**Your objective**
Extract the text of every entry below exactly; leave images out.

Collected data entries
%%

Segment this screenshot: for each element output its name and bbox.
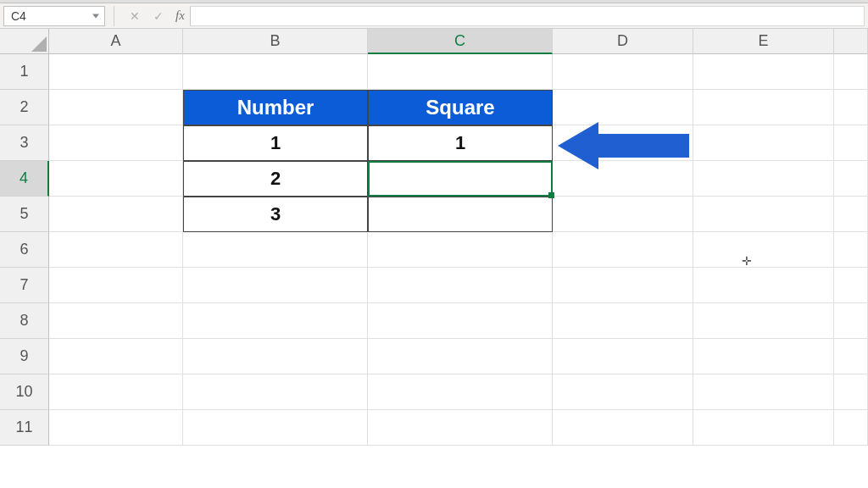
cell-D7[interactable] (553, 268, 693, 303)
cell-A7[interactable] (49, 268, 183, 303)
cell-A5[interactable] (49, 197, 183, 232)
cell-B3[interactable]: 1 (183, 125, 368, 161)
cell-A11[interactable] (49, 410, 183, 446)
cell-E1[interactable] (693, 54, 834, 90)
cell-B5[interactable]: 3 (183, 197, 368, 232)
row-header-11[interactable]: 11 (0, 410, 49, 446)
cell-C4[interactable] (368, 161, 553, 197)
row-header-5[interactable]: 5 (0, 197, 49, 232)
cell-C11[interactable] (368, 410, 553, 446)
row-header-3[interactable]: 3 (0, 125, 49, 161)
cell-A8[interactable] (49, 303, 183, 339)
cursor-plus-icon: ✛ (742, 254, 752, 268)
cell-B10[interactable] (183, 374, 368, 410)
cell-F2[interactable] (834, 90, 868, 125)
spreadsheet-grid[interactable]: A B C D E 1 2 Number Square 3 1 1 4 2 5 … (0, 29, 868, 446)
row-header-9[interactable]: 9 (0, 339, 49, 374)
cell-A9[interactable] (49, 339, 183, 374)
col-header-D[interactable]: D (553, 29, 693, 54)
cell-B11[interactable] (183, 410, 368, 446)
select-all-corner[interactable] (0, 29, 49, 54)
cell-A2[interactable] (49, 90, 183, 125)
cell-F3[interactable] (834, 125, 868, 161)
cell-F5[interactable] (834, 197, 868, 232)
cell-B9[interactable] (183, 339, 368, 374)
check-icon: ✓ (153, 9, 164, 23)
cell-D8[interactable] (553, 303, 693, 339)
cell-E11[interactable] (693, 410, 834, 446)
col-header-E[interactable]: E (693, 29, 834, 54)
cell-C6[interactable] (368, 232, 553, 268)
cell-B7[interactable] (183, 268, 368, 303)
cell-B2[interactable]: Number (183, 90, 368, 125)
cell-F6[interactable] (834, 232, 868, 268)
row-header-1[interactable]: 1 (0, 54, 49, 90)
col-header-A[interactable]: A (49, 29, 183, 54)
cell-E8[interactable] (693, 303, 834, 339)
cell-C10[interactable] (368, 374, 553, 410)
cell-F11[interactable] (834, 410, 868, 446)
cell-A10[interactable] (49, 374, 183, 410)
cell-A1[interactable] (49, 54, 183, 90)
cell-D9[interactable] (553, 339, 693, 374)
cell-E4[interactable] (693, 161, 834, 197)
cell-B6[interactable] (183, 232, 368, 268)
cell-E2[interactable] (693, 90, 834, 125)
cell-E9[interactable] (693, 339, 834, 374)
name-box[interactable]: C4 (3, 6, 105, 26)
svg-marker-0 (558, 122, 689, 169)
cell-E5[interactable] (693, 197, 834, 232)
row-header-2[interactable]: 2 (0, 90, 49, 125)
cell-C9[interactable] (368, 339, 553, 374)
divider (114, 6, 114, 26)
cell-C8[interactable] (368, 303, 553, 339)
formula-input[interactable] (190, 6, 865, 26)
cell-E10[interactable] (693, 374, 834, 410)
cell-E6[interactable] (693, 232, 834, 268)
cell-C7[interactable] (368, 268, 553, 303)
cell-F4[interactable] (834, 161, 868, 197)
row-header-6[interactable]: 6 (0, 232, 49, 268)
cell-C5[interactable] (368, 197, 553, 232)
enter-formula-button: ✓ (147, 6, 170, 26)
cell-F9[interactable] (834, 339, 868, 374)
cell-C2[interactable]: Square (368, 90, 553, 125)
cell-D1[interactable] (553, 54, 693, 90)
cell-D6[interactable] (553, 232, 693, 268)
row-header-10[interactable]: 10 (0, 374, 49, 410)
cell-B8[interactable] (183, 303, 368, 339)
cell-C3[interactable]: 1 (368, 125, 553, 161)
x-icon: ✕ (130, 9, 140, 23)
row-header-4[interactable]: 4 (0, 161, 49, 197)
cell-D5[interactable] (553, 197, 693, 232)
cell-F1[interactable] (834, 54, 868, 90)
formula-bar: C4 ✕ ✓ fx (0, 3, 868, 29)
cell-F7[interactable] (834, 268, 868, 303)
fx-label[interactable]: fx (175, 8, 185, 23)
cell-D11[interactable] (553, 410, 693, 446)
cell-A6[interactable] (49, 232, 183, 268)
cell-B1[interactable] (183, 54, 368, 90)
cell-D10[interactable] (553, 374, 693, 410)
cell-E7[interactable] (693, 268, 834, 303)
col-header-F[interactable] (834, 29, 868, 54)
cell-E3[interactable] (693, 125, 834, 161)
row-header-8[interactable]: 8 (0, 303, 49, 339)
name-box-value: C4 (11, 9, 26, 23)
cell-F10[interactable] (834, 374, 868, 410)
cell-F8[interactable] (834, 303, 868, 339)
cancel-formula-button: ✕ (123, 6, 147, 26)
annotation-arrow-icon (558, 120, 693, 171)
col-header-C[interactable]: C (368, 29, 553, 54)
row-header-7[interactable]: 7 (0, 268, 49, 303)
name-box-dropdown-icon[interactable] (92, 14, 99, 18)
cell-B4[interactable]: 2 (183, 161, 368, 197)
cell-C1[interactable] (368, 54, 553, 90)
cell-A3[interactable] (49, 125, 183, 161)
col-header-B[interactable]: B (183, 29, 368, 54)
cell-A4[interactable] (49, 161, 183, 197)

%%

**Result for this exercise**
Segment this screenshot: for each element output its name and bbox.
cell-D7[interactable] (553, 268, 693, 303)
cell-A7[interactable] (49, 268, 183, 303)
cell-A5[interactable] (49, 197, 183, 232)
cell-B3[interactable]: 1 (183, 125, 368, 161)
cell-A11[interactable] (49, 410, 183, 446)
cell-E1[interactable] (693, 54, 834, 90)
cell-B5[interactable]: 3 (183, 197, 368, 232)
row-header-11[interactable]: 11 (0, 410, 49, 446)
cell-C4[interactable] (368, 161, 553, 197)
row-header-5[interactable]: 5 (0, 197, 49, 232)
cell-C11[interactable] (368, 410, 553, 446)
row-header-3[interactable]: 3 (0, 125, 49, 161)
cell-A8[interactable] (49, 303, 183, 339)
cursor-plus-icon: ✛ (742, 254, 752, 268)
cell-B10[interactable] (183, 374, 368, 410)
cell-F2[interactable] (834, 90, 868, 125)
spreadsheet-grid[interactable]: A B C D E 1 2 Number Square 3 1 1 4 2 5 … (0, 29, 868, 446)
row-header-9[interactable]: 9 (0, 339, 49, 374)
cell-A9[interactable] (49, 339, 183, 374)
col-header-D[interactable]: D (553, 29, 693, 54)
cell-B11[interactable] (183, 410, 368, 446)
select-all-corner[interactable] (0, 29, 49, 54)
cell-A2[interactable] (49, 90, 183, 125)
cell-F3[interactable] (834, 125, 868, 161)
cell-F5[interactable] (834, 197, 868, 232)
cell-B9[interactable] (183, 339, 368, 374)
check-icon: ✓ (153, 9, 164, 23)
cell-D8[interactable] (553, 303, 693, 339)
cell-E11[interactable] (693, 410, 834, 446)
col-header-E[interactable]: E (693, 29, 834, 54)
cell-C6[interactable] (368, 232, 553, 268)
cell-B7[interactable] (183, 268, 368, 303)
cell-B2[interactable]: Number (183, 90, 368, 125)
cell-F6[interactable] (834, 232, 868, 268)
row-header-1[interactable]: 1 (0, 54, 49, 90)
col-header-A[interactable]: A (49, 29, 183, 54)
cell-E8[interactable] (693, 303, 834, 339)
cell-C10[interactable] (368, 374, 553, 410)
cell-F11[interactable] (834, 410, 868, 446)
cell-A10[interactable] (49, 374, 183, 410)
cell-A1[interactable] (49, 54, 183, 90)
cell-D9[interactable] (553, 339, 693, 374)
cell-E4[interactable] (693, 161, 834, 197)
cell-B6[interactable] (183, 232, 368, 268)
cell-E2[interactable] (693, 90, 834, 125)
cell-E9[interactable] (693, 339, 834, 374)
name-box[interactable]: C4 (3, 6, 105, 26)
svg-marker-0 (558, 122, 689, 169)
cell-E5[interactable] (693, 197, 834, 232)
row-header-2[interactable]: 2 (0, 90, 49, 125)
cell-C9[interactable] (368, 339, 553, 374)
divider (114, 6, 114, 26)
cell-C8[interactable] (368, 303, 553, 339)
formula-input[interactable] (190, 6, 865, 26)
cell-E10[interactable] (693, 374, 834, 410)
cell-E6[interactable] (693, 232, 834, 268)
cell-C7[interactable] (368, 268, 553, 303)
cell-F4[interactable] (834, 161, 868, 197)
row-header-6[interactable]: 6 (0, 232, 49, 268)
cell-C5[interactable] (368, 197, 553, 232)
enter-formula-button: ✓ (147, 6, 170, 26)
cell-F9[interactable] (834, 339, 868, 374)
cell-C2[interactable]: Square (368, 90, 553, 125)
cell-D1[interactable] (553, 54, 693, 90)
cell-D6[interactable] (553, 232, 693, 268)
row-header-10[interactable]: 10 (0, 374, 49, 410)
cell-B8[interactable] (183, 303, 368, 339)
cell-C3[interactable]: 1 (368, 125, 553, 161)
x-icon: ✕ (130, 9, 140, 23)
row-header-4[interactable]: 4 (0, 161, 49, 197)
cell-D5[interactable] (553, 197, 693, 232)
cell-F1[interactable] (834, 54, 868, 90)
formula-bar: C4 ✕ ✓ fx (0, 3, 868, 29)
cell-F7[interactable] (834, 268, 868, 303)
fx-label[interactable]: fx (175, 8, 185, 23)
cell-D11[interactable] (553, 410, 693, 446)
cell-A6[interactable] (49, 232, 183, 268)
cell-B1[interactable] (183, 54, 368, 90)
cell-D10[interactable] (553, 374, 693, 410)
cell-E7[interactable] (693, 268, 834, 303)
col-header-F[interactable] (834, 29, 868, 54)
cell-E3[interactable] (693, 125, 834, 161)
row-header-8[interactable]: 8 (0, 303, 49, 339)
name-box-value: C4 (11, 9, 26, 23)
cell-F10[interactable] (834, 374, 868, 410)
cell-F8[interactable] (834, 303, 868, 339)
cancel-formula-button: ✕ (123, 6, 147, 26)
annotation-arrow-icon (558, 120, 693, 171)
col-header-C[interactable]: C (368, 29, 553, 54)
row-header-7[interactable]: 7 (0, 268, 49, 303)
name-box-dropdown-icon[interactable] (92, 14, 99, 18)
cell-B4[interactable]: 2 (183, 161, 368, 197)
cell-C1[interactable] (368, 54, 553, 90)
cell-A3[interactable] (49, 125, 183, 161)
col-header-B[interactable]: B (183, 29, 368, 54)
cell-A4[interactable] (49, 161, 183, 197)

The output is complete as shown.